In a literal sense, because it’s strange and raw, full of gravel and tortured, distended estuary vowels, but also because on ‘6 Feet Beneath The Moon’ he’s produced a self-portrait that captures the atmosphere of contemporary London better than anyone else, except maybe Burial, has managed in recent years. To paint his hometown he’s lifted from dub, garage and singer-songwriters such as Jamie T, but the biggest debt is to jazz. The result is so close to home you can taste the lager and smell the skunk.

He’s hassled by police from the off on ‘Easy Easy’, but what’s really getting him down is the lack of an escape route. There’s no future in England’s dreaming: “When your dead end job/Has been eating away your life/You feel little inside/But trouble and strife”. Things get so rough he even reaches for a Churchill quotation: “If you’re going through hell/Just keep going”.

The weight of the world weighs heavy on young Archy’s shoulders. On ‘Border Line’ he describes his body merging into “the deep cruel sea”, but his soul floats above it, like Jean-Dominique Bauby’s imagination in The Diving Bell And The Butterfly. The image of Marshall being submerged, or finding himself in “a pool of filth” comes up again and again. It returns later on the outstanding ‘Out Getting Ribs’, which cribs its title from a work by Jean Michel Basquiat, the neo-expressionist artist whom Jay Z repeatedly references on ‘Magna Carta Holy Grail’.

It’s obvious that Marshall isn’t afraid to wallow in sorrow.
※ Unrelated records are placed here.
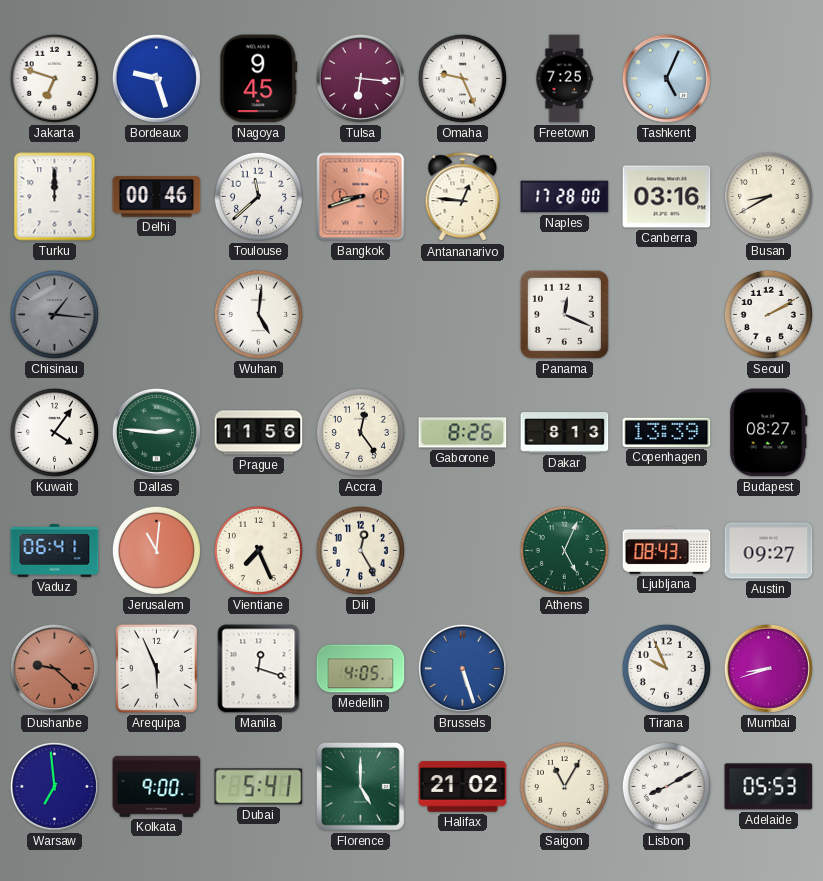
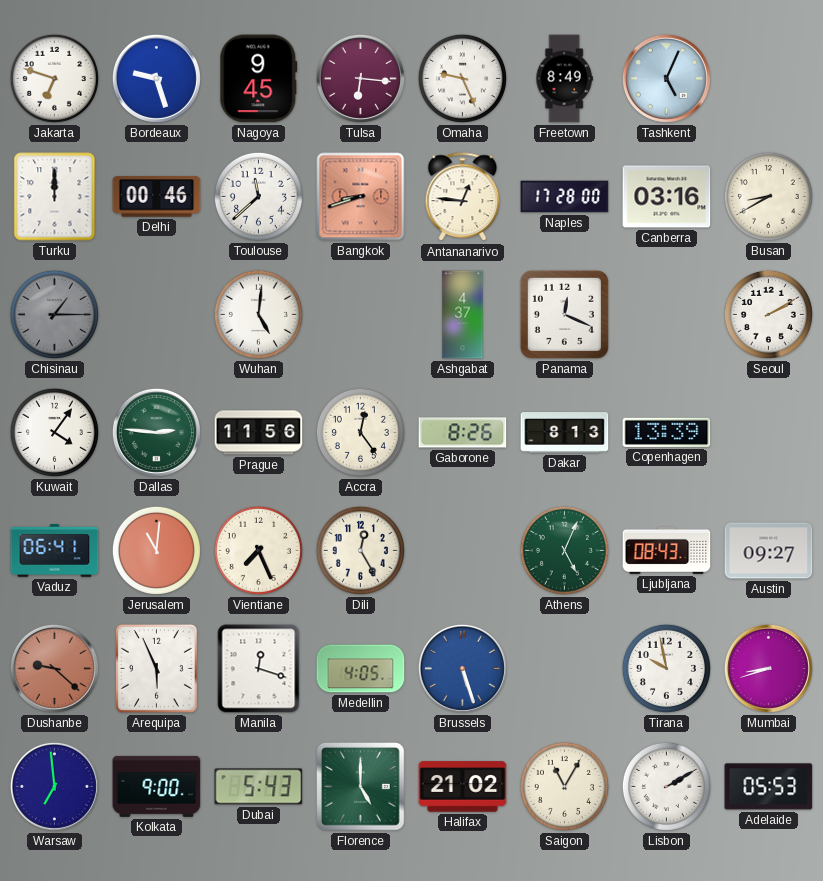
Freetown: 7:25 -> 8:49
Chisinau: 1:16 -> 1:15
Ashgabat: none -> 4:37
Budapest: 08:27 -> none
Tirana: 9:56 -> 9:58
Dubai: 5:41 -> 5:43
Lisbon: 8:10 -> 2:10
Songs routinely find him searching the sky for meaning, wracked by doubt or crooning for a lost love. It’s a welcome change of pace when ‘A Lizard State’ picks up the tempo. Backed by horns, Marshall adopts a Rat Pack swagger and ramps up the self-confidence as he pleads with a lover to do what he tells her to. He conjures something of Nick Cave’s ‘Stagger Lee’ menace when he threatens: “Girl I’ll tear you apart/From the inside to the out”.

There are few smiles cracked on an album that’s shot through with the loneliness of the night bus home. But this is a record in the true sense of the word: a document of a certain time and place, an emotional account of a cruel, Krule world.